Toby Tufton
I make hand thrown stoneware pots on a wheel, fired using an electric kiln. I have been making pots for over 40 years. It is important to be pushed in new directions and I have been lucky to be surrounded by potters and others who do that. Potters are extraordinarily good at sharing their enthusiasm and ideas. I remember, many many years ago, at 2 or 3 in the morning with a group of potters of all ages and experiences lifting white hot pots out of the wood-fired raku kiln, plunging them into sawdust - stars, sparks, white spirit, red wine, smoke and flames everywhere. It felt like I’d come home.

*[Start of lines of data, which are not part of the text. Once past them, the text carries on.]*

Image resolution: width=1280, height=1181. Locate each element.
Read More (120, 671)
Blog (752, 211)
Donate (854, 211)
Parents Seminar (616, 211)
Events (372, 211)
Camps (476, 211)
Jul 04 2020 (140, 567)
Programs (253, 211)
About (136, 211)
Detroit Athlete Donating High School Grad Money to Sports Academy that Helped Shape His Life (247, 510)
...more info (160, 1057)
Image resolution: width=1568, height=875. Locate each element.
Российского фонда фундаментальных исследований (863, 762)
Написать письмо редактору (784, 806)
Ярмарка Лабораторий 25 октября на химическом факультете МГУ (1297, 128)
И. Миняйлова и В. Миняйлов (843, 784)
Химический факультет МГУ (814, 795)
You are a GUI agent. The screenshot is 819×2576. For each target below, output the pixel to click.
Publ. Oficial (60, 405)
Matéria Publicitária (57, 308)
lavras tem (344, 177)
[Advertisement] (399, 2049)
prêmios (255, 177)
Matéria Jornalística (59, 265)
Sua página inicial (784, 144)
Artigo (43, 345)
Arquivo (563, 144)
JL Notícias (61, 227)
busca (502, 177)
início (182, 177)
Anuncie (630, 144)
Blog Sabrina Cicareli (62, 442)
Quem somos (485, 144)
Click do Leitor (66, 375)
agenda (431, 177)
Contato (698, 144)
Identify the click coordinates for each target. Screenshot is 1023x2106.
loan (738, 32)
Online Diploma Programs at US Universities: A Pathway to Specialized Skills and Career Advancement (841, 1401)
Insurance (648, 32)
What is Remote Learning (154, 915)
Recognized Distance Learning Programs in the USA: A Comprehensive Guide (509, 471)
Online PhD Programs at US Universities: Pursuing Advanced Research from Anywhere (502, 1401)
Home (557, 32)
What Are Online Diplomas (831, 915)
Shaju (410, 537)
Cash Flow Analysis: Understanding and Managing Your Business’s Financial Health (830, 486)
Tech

I look out over Dartmoor from the garage where I sit and throw pots. I like to think that the shapes and colours of my pots are in keeping with the view. I tend to glaze with muted blues and browns rather than brighter glazes. At the moment, I decorate my quite rounded pots with distortions, fingerprints and dribbled or poured glazes rather than angular sharp designs. This all seems very Dartmoor - my Dartmoor doesn’t really do angular primary colours.
Looking forward, I plan to revisit transferring manipulated photographic silhouettes onto pots - and am endlessly wandering the north moor, camera in hand, accumulating suitable images. Also I miss having access to big kilns - perhaps this year!